Roxas City News – Maintaining its commitment to improve the quality of education in the country, PLDT recently turned over a two-classroom disaster-resilient school building for students of the Roxas City School for Philippine Craftsmen (RCSPC).
The classrooms, worth more than Php3 million, are the first disaster-resilient rooms built in Roxas City and will benefit more than 1,000 students. These are also the 24th and 25th classrooms built by PLDT out of the used batteries it has donated for the Balik-Baterya Program, a partnership between Oriental and Motolite Marketing Corporation and Philippine Business for Social Progress (PBSP) that encourages companies to donate their used lead acid batteries (ULABs) in exchange for various education projects.
During the turnover, PLDT Community Relations Public Affairs Consultant and Head Evelyn del Rosario said that the project honors the partnerships PLDT has created through the years in support of the Company’s effort in creating sustainable solutions for poverty reduction.
“We believe that as a corporation, it is our responsibility to share our resources on causes that drive the development of this country. And we also believe that education is a prime asset that will help drive the kind of development we wish for our nation,” del Rosario said.
The new classrooms donated by PLDT will be used to hold cosmetology and dressmaking classes for Grade 7 and 8 students.
CHANGING LIVES THROUGH EDUCATION
As Roxas City’s first disaster-resilient school building, it can withstand three-hour fires, seven-magnitude earthquakes and super typhoons as strong as Super Typhoon Yolanda.
RCSPC Principal Rodrigo Jeremias, Jr. said that the classrooms are the best gifts RCSPC received after Typhoon Yolanda tore out the vocational school in 2013.
A total of 40 out of the 49 classrooms in RCSPC were partially damaged while two needed complete replacement. This affected the school’s performance and discouraged students from going to school.
In 2013, RCSPC only attained an overall average mean percentage score (MPS) of 52.37, which meant that the school has been underperforming. Additionally, the school’s enrolment dropped from 1,077 in 2013 to 1,026 in 2014.

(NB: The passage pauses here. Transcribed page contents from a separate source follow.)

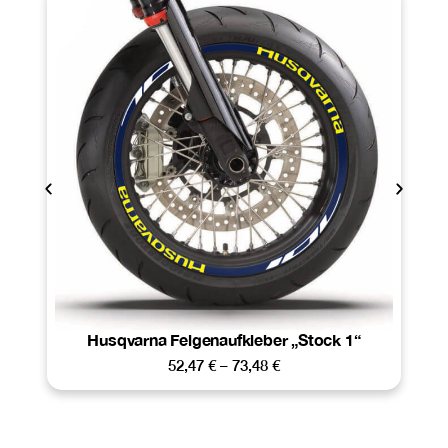
Husqvarna Felgenaufkleber „Stock 1“
52,47
€
–
73,48
€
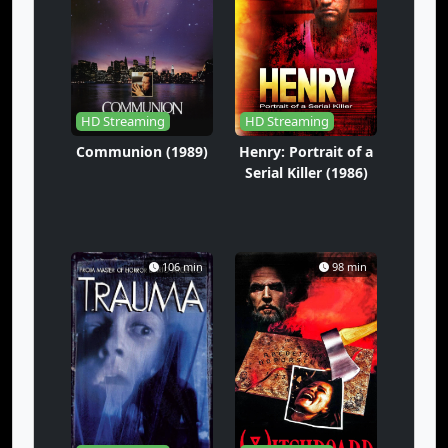
HD Streaming
HD Streaming
Communion (1989)
Henry: Portrait of a
Serial Killer (1986)
106 min
98 min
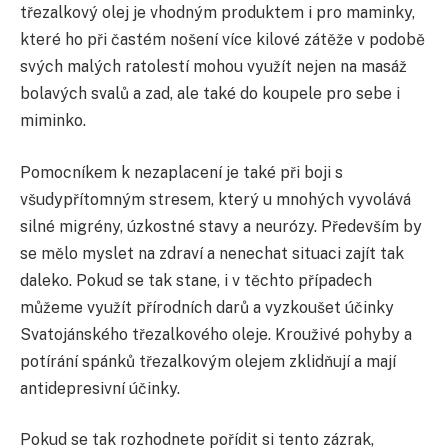
třezalkový olej je vhodným produktem i pro maminky,
které ho při častém nošení více kilové zátěže v podobě
svých malých ratolestí mohou využít nejen na masáž
bolavých svalů a zad, ale také do koupele pro sebe i
miminko.
Pomocníkem k nezaplacení je také při boji s
všudypřítomným stresem, který u mnohých vyvolává
silné migrény, úzkostné stavy a neurózy. Především by
se mělo myslet na zdraví a nenechat situaci zajít tak
daleko. Pokud se tak stane, i v těchto případech
můžeme využít přírodních darů a vyzkoušet účinky
Svatojánského třezalkového oleje. Krouživé pohyby a
potírání spánků třezalkovým olejem zklidňují a mají
antidepresivní účinky.
Pokud se tak rozhodnete pořídit si tento zázrak,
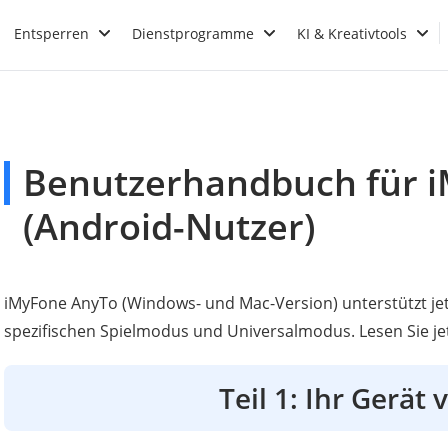
Entsperren
Dienstprogramme
KI & Kreativtools
Benutzerhandbuch für 
(Android-Nutzer)
iMyFone AnyTo (Windows- und Mac-Version) unterstützt jet
spezifischen Spielmodus und Universalmodus. Lesen Sie jet
Teil 1: Ihr Gerät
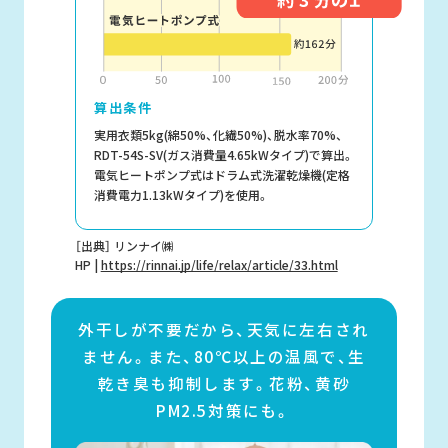
算出条件
実用衣類5kg(綿50%、化繊50%)、脱水率70%、
RDT-54S-SV(ガス消費量4.65kWタイプ)で算出。
電気ヒートポンプ式はドラム式洗濯乾燥機(定格
消費電力1.13kWタイプ)を使用。
［出典］ リンナイ㈱
HP |
https://rinnai.jp/life/relax/article/33.html
外干しが不要だから、天気に左右され
ません。
また、80℃以上の温風で、生
乾き臭も抑制します。
花粉、黄砂
PM2.5対策にも。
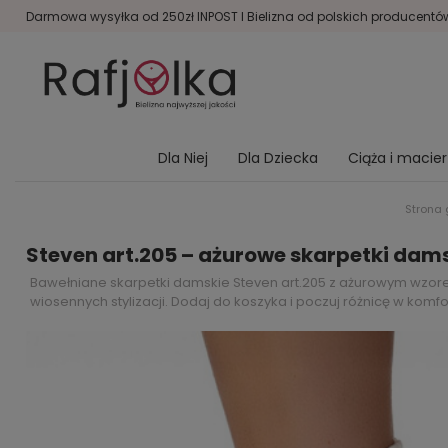
Darmowa wysyłka od 250zł INPOST I Bielizna od polskich producentów 
Dla Niej
Dla Dziecka
Ciąża i macie
Strona
Steven art.205 – ażurowe skarpetki dam
Bawełniane skarpetki damskie Steven art.205 z ażurowym wzorem
wiosennych stylizacji. Dodaj do koszyka i poczuj różnicę w komfo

“The new classrooms are inspiring more students to do better and continue their studies,” he said.
With the new school building, Jeremias hopes to improve the school’s MPS and enrolment by 10 percent.

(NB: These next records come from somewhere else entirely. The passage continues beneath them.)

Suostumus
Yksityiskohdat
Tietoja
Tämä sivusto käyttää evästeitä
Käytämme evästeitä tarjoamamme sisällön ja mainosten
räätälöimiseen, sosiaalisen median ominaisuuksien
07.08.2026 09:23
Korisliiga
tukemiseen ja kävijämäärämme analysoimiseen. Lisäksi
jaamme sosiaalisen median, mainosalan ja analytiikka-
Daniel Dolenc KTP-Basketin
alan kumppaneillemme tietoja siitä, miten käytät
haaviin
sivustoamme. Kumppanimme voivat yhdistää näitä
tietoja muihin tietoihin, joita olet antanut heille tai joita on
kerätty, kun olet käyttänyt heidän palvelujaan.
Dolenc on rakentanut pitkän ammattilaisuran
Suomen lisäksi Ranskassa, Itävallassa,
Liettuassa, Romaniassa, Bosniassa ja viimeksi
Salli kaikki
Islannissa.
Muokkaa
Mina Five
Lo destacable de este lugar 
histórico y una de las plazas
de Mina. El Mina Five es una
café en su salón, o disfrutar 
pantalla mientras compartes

For Grade 9 student Keejay Launio, the new classrooms give him new hope to do better in school and achieve his dream of becoming a lawyer. After the typhoon, he had difficulty maintaining his grades because he had to hold classes under the trees while several construction activities have been going on.

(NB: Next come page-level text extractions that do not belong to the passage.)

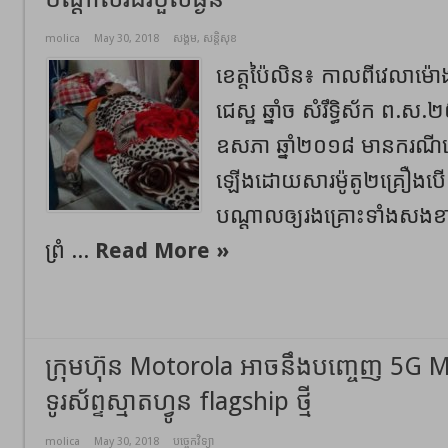
molica
May 30, 2018
សង្គម
,
សន្តិសុខ
ខេត្តប៉ៃលិន​៖ កាលពី​វេលាម៉ោ
ជេស្ឋ ឆ្នាំច សំរឹទ្ធិស័ក ព.ស.
ឧសភា ឆ្នាំ២០១៨ មាន​ករណី​គ្រ
ឡើង​ដោយសារម៉ូតូ២គ្រឿងបើក
បណ្ដាលឲ្យរងគ្រោះទាំងសងខាង
ព្រំ ...
Read More »
ក្រុមហ៊ុន Motorola អាចនឹងបញ្ចេញ 5G
ទូរស័ព្ទស្មាតហ្វូន flagship ថ្មី
molica
May 30, 2018
បច្ចេកវិទ្យា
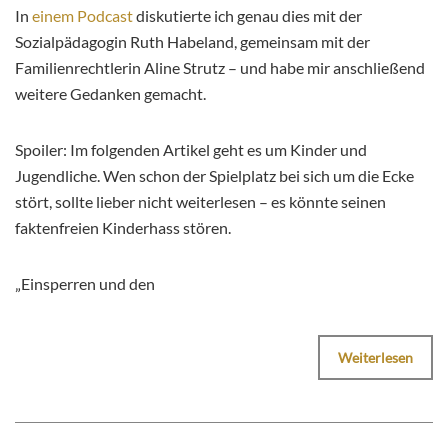
In
einem Podcast
diskutierte ich genau dies mit der
Sozialpädagogin Ruth Habeland, gemeinsam mit der
Familienrechtlerin Aline Strutz – und habe mir anschließend
weitere Gedanken gemacht.
Spoiler: Im folgenden Artikel geht es um Kinder und
Jugendliche. Wen schon der Spielplatz bei sich um die Ecke
stört, sollte lieber nicht weiterlesen – es könnte seinen
faktenfreien Kinderhass stören.
„Einsperren und den
Weiterlesen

Unlike his classmates though, Launio took every experience as a learning opportunity. He learned how to be more resilient and hopeful. With a better classroom, he knew he can excel more in the future.
“The typhoon really taught me a lot of things, but the most important thing is that disasters and hardships are not hindrances to success. We survived after the typhoon, and because of that I am now more alert in case situations like that happen again. I know this new skill will help me overcome all challenges and succeed in life if I put my heart into it,” he said.
“We in PLDT always put a premium in education and try as much as we can in aligning most, if not all, of our projects in improving the quality of learning of our students. That is why we help provide safe, secure, comfortable, and conducive learning facilities for our students, like this school building,” del Rosario added.
PARTNERSHIPS FOR DEVELOPMENT
The Motolite-PBSP Balik-Baterya Program, launched in 2006, aims to protect the environment through the proper disposal and recycling of ULABs. To encourage more companies to donate batteries, Motolite buys the ULABs at a premium price. The proceeds are then used to fund various projects on education through the LEAP (Learning Enhancement Assistance Package) being implemented by PBSP. These include provision of new classrooms, schools desks, books, supplemental feeding for children, teachers training, and the conduct of reading sessions.
PLDT joined the program in 2007 and has become the top donor with more than two million kilos of batteries already donated. It is also the first corporate donor that used its proceeds for building classrooms all over the country.
PLDT has also provided 22 mini-libraries, two computer laboratories, and other infrastructure projects out of its ULAB donations.
“It is always an honor to contribute to schools that make it their mission to hone the future of the country’s skilled workforce. In PLDT, we do not only touch lives, we change lives and we move lives. And this is what we will continue to do for sustainability and for this country,” del Rosario added.